First of all, trying to get people who still have this (see image at the right) computer to download Skype is like trying to wring water from a stone. The mere act of downloading was so “complex” that we had to uninstall and reinstall twice before it would “take hold.” This computer was so darn slow, and to make matters worse, we were using their dial-up. It was an utterly ridiculous enterprise, and if it weren’t for the expectant cuteness my grandma possessed, I would have insisted that we use smoke signals, carrier pigeons, and the pony express to communicate for the rest of our lives!
Then, we went back and forth about usernames and passwords. “Should I use the dot in between my first and last name or not? What if I forget the dot? Will people know it’s me? Why do I need a password anyway? What would you suggest?” I could have jumped out of the window! Once we figured this all out, we were sent to a welcome screen. Let me just say that Skype (and any other technological advancement of any kind) needs to have a bypass-this-page-because-I’m-too-old-to-figure-this-out button. I realize that there are many grandparents using much more technology than I even hope to, but my grandma is convinced that microwaved food causes birth defects in unborn children, especially if the pregnant woman stands near it as it is actually warming the food (needless to say, I was strictly forbidden to microwave while pregnant–and I listened, too), and these are the old people for which the button should be created!
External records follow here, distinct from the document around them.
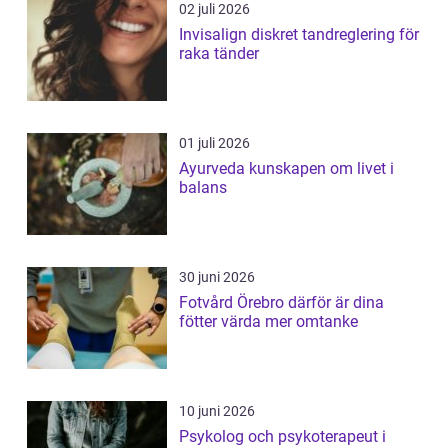
02 juli 2026
Invisalign diskret tandreglering för
raka tänder
01 juli 2026
Ayurveda kunskapen om livet i
balans
30 juni 2026
Fotvård Örebro därför är dina
fötter värda mer omtanke
10 juni 2026
Psykolog och psykoterapeut i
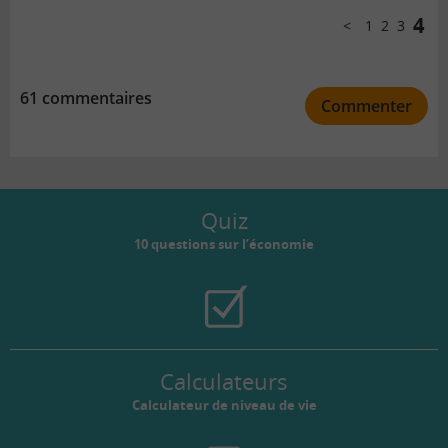
pagination
4
1
2
3
Précédent
61 commentaires
Commenter
Quiz
10 questions sur l’économie
Calculateurs
Calculateur de niveau de vie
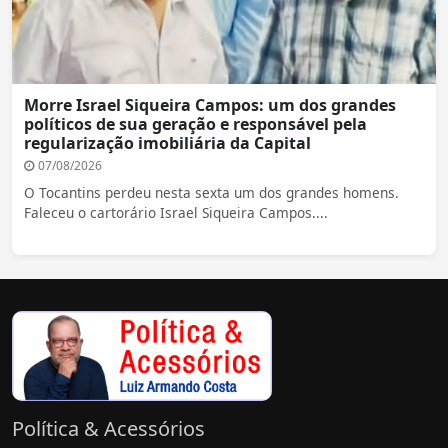
Morre Israel Siqueira Campos: um dos grandes
políticos de sua geração e responsável pela
regularização imobiliária da Capital
07/08/2026
O Tocantins perdeu nesta sexta um dos grandes homens.
Faleceu o cartorário Israel Siqueira Campos....
Política & Acessórios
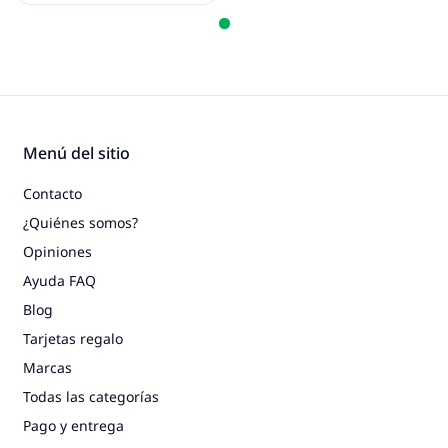
Menú del sitio
Contacto
¿Quiénes somos?
Opiniones
Ayuda FAQ
Blog
Tarjetas regalo
Marcas
Todas las categorías
Pago y entrega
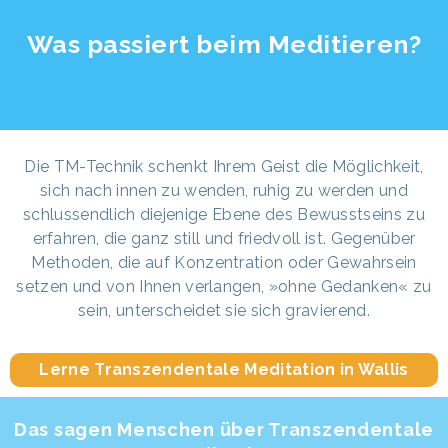
Was passiert beim Meditieren?
Die TM-Technik schenkt Ihrem Geist die Möglichkeit,
sich nach innen zu wenden, ruhig zu werden und
schlussendlich diejenige Ebene des Bewusstseins zu
erfahren, die ganz still und friedvoll ist. Gegenüber
Methoden, die auf Konzentration oder Gewahrsein
setzen und von Ihnen verlangen, »ohne Gedanken« zu
sein, unterscheidet sie sich gravierend.
Lerne Transzendentale Meditation in Wallis
Das sagen Menschen über Transzendentale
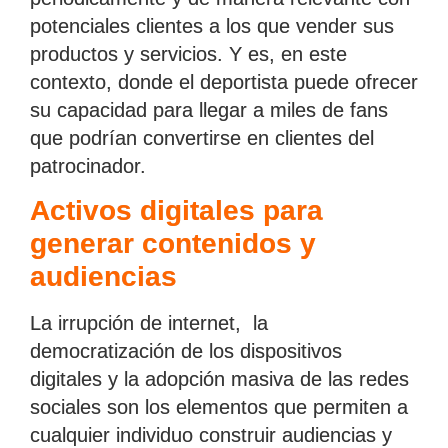
potenciales clientes a los que vender sus
productos y servicios. Y es, en este
contexto, donde el deportista puede ofrecer
su capacidad para llegar a miles de fans
que podrían convertirse en clientes del
patrocinador.
Activos digitales para
generar contenidos y
audiencias
La irrupción de internet, la
democratización de los dispositivos
digitales y la adopción masiva de las redes
sociales son los elementos que permiten a
cualquier individuo construir audiencias y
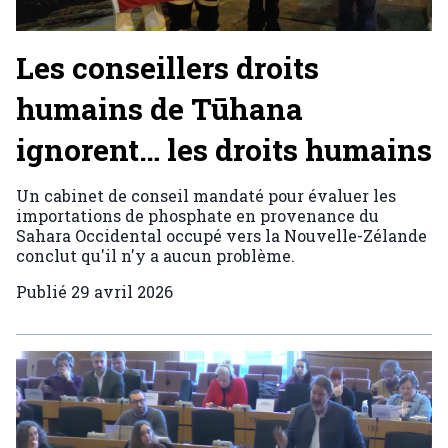
Les conseillers droits
humains de Tūhana
ignorent… les droits humains
Un cabinet de conseil mandaté pour évaluer les
importations de phosphate en provenance du
Sahara Occidental occupé vers la Nouvelle-Zélande
conclut qu'il n'y a aucun problème.
Publié
29 avril 2026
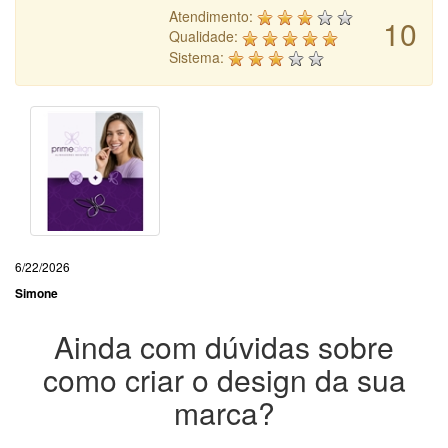
Atendimento:
10
Qualidade:
Sistema:
6/22/2026
Simone
Ainda com dúvidas sobre
como criar o design da sua
marca?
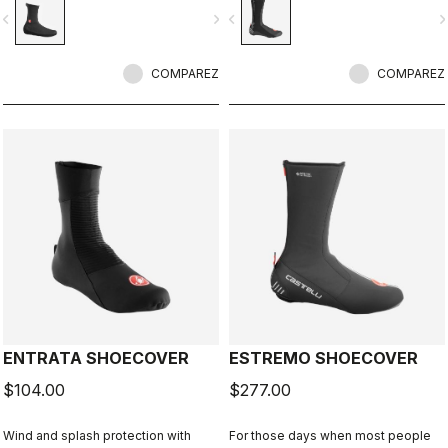
haute qualité, avec coutures
chaussures polyvalents et
vigate_before
navigate_next
navigate_before
navigate_n
scellées, un bord supérieur qui reste
performants.
bien hermétiquement ajusté autour
du pied, et une ouverture réglable
sous le pied s’adaptant à n'importe
COMPAREZ
COMPAREZ
quelles chaussures.
ENTRATA SHOECOVER
ESTREMO SHOECOVER
$104.00
$277.00
Wind and splash protection with
For those days when most people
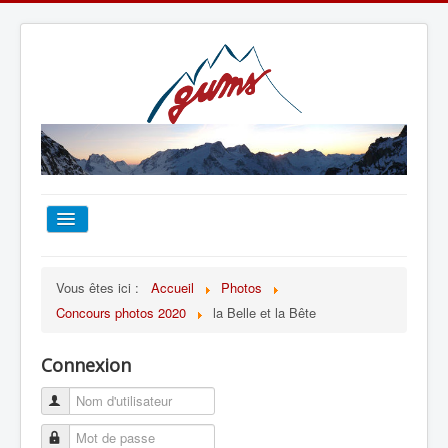
ACCUEIL
Vous êtes ici :
Accueil
Photos
Concours photos 2020
la Belle et la Bête
TOUT SUR LE GUMS
Connexion
ESCALADE
ALPINISME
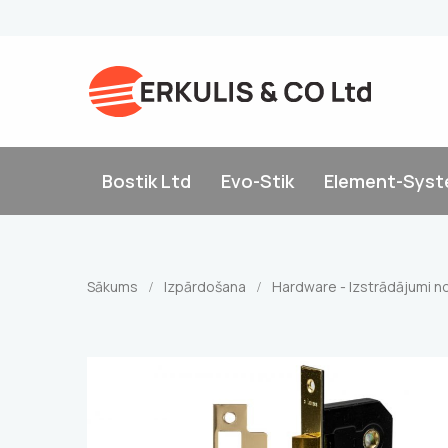
Bostik Ltd
Evo-Stik
Element-Sys
Sākums
Izpārdošana
Hardware - Izstrādājumi n
/
/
When I finally got my aunt to the actual beginning screen so that we could make a video call, we spent another 15 minutes just trying to get her to add me as a contact. “Now, what’s your name again?” Well, it’s been the same since birth, but that’s neither here nor there. Let’s just go with my username.
Then, the call: I sent out a video call and said, “When you see the answer call button pop up, push it!” Three calls later my aunt was successfully able to answer. She could see me, but obviously, I couldn’t see her. It took another thirty minutes before she could turn off her webcam manually so that Skype could pick it up to use it to display her picture for me. Have you ever gone to a sporting event for a child much too young to actually be any good at the sport in which he was playing? Well, when I was finally able to see their faces, it was like a three-year old actually making a basket in the basketball game. We were cheering and waving like maniacs at the screen because we had struck gold. Almost…I could hear them, but they couldn’t hear me. I spent the better part of a half hour realizing that, of course, nothing was wrong with my microphone, it must be something on their end. The simple truth was that their speakers weren’t actually plugged in.
Now that we could see and hear each other, we decided to hang up and continue our video call using Skype only. My father, who has used Skype numerous times in the past, still doesn’t understand that you neither have to scream into the computer nor lean your entire face into the screen giving only forehead and hairline shots to the recipient. “Sit back, dad. In a chair! Why are you sitting like that? Relax. I can hear you, stop screaming. Again, there’s no need to scream; I hear you loud and clear. Remember, you couldn’t hear me because the speakers on your end weren’t plugged in. I can hear you just fine.”
Now, it’s grandma’s turn, and it’s 11:15 PM. She’s smoothing her hair back trying to look presentable, as if she’s a guest on Oprah. “You look beautiful, sweetie,” I say, “and you’re wearing that pink duster, girlfriend.” She smiles and laughs coyly, and I realize that this was all worth it. I walk through the house in semi-Blair Witch style holding the laptop so that I can show her live video of the girls. This whole process has been crazy frustrating, but few things have brought me more joy than seeing my grandma’s face light up when she sees the sleeping faces of my daughters.